I have created a Fie Dataset using Azure ML python API. Data under question is bunch of parquet files (~10K parquet files each of size of 330 KB) residing in Azure Data Lake Gen 2 spread across multiple partitions. Then, I tried to mount the dataset in AML compute instance. During this mounting process, I have observed that each parquet file has been downloaded twice under the /tmp directory of the compute instance with the following message printed as the console logs:
Downloaded path: /tmp/tmp_3qwqu9u/c2c69fd1-9ded-4d69-b75a-c19e1694b7aa/<blob_path>/20211203.parquet is different from target path: /tmp/tmp_3qwqu9u/c2c69fd1-9ded-4d69-b75a-c19e1694b7aa/<container_name>/<blob_path>/20211203.parquet
This log message gets printed for each parquet file which is part of the dataset.

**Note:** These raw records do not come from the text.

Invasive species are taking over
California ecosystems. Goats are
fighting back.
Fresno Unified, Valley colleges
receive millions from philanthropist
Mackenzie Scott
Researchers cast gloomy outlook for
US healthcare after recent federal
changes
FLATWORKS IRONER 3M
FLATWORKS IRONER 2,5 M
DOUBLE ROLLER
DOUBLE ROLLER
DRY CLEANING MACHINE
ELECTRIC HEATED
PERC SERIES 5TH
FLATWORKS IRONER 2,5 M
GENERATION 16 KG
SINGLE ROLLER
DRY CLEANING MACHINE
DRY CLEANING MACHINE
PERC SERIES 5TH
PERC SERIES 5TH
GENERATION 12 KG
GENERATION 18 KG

Also, the process of mounting the dataset is very slow: 44 minutes for for ~10K parquet files each of size of 330 KB.
"%%time" command in the Jupyter Lab shows most of the time has been used for IO process?

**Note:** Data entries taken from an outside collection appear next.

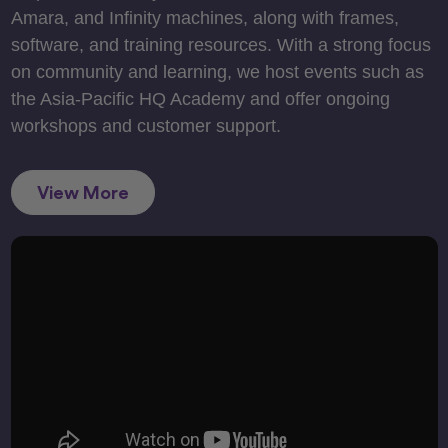
Amara, and Infinity machines, along with frames,
software, and training resources. With a strong focus
on community and learning, we host events such as
the Asia-Pacific HQ Academy and offer ongoing
workshops and customer support.
View More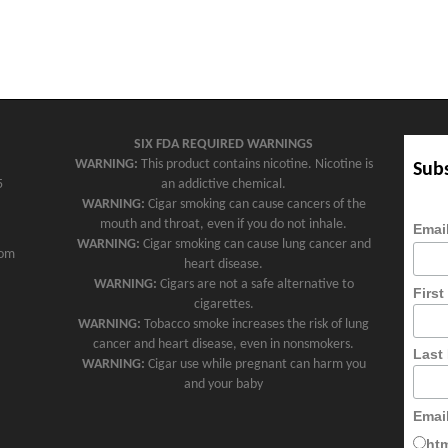
SIX FDA REQUIRED WARNINGS
WARNING:
This product contains nicotine. Nicotine is
Subs
5
an addictive chemical.
WARNING:
Cigar smoking can cause cancers of the
mouth and throat, even if you do not inhale.
Emai
WARNING:
Cigar smoking can cause lung cancer and
com
heart disease.
WARNING:
Cigars are not a safe alternative to
Firs
cigarettes.
WARNING:
Tobacco smoke increases the risk of lung
cancer and heart disease, even in nonsmokers.
Last
WARNING:
Cigar use while pregnant can harm you
and your baby
Emai
ht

CPU times: user 4min 22s, sys: 51.5 s, total: 5min 13s
Wall time: 44min 15s
Note: Both the Data Lake Gen 2 and Azure ML compute instance are under the same virtual network.
Here are my questions:
- How to avoid downloading the parquet file twice?

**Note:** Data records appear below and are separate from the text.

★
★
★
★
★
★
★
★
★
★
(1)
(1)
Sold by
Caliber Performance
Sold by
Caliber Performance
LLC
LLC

- How to make the mounting process faster?
I have gone through this thread, but the discussion there didn't conclude
The Python code I have used is as followed:
data = Dataset.File.from_files(path=list_of_blobs, validate=True)
dataset = data.register(workspace=ws, name=dataset_name, create_new_version=create_new_version)
mount_context = None
try:
mount_context = dataset.mount(path_to_mount)
# Mount the file stream
mount_context.start()
except Exception as ex:
raise(ex)
df = pd.read_parquet(path_to_mount)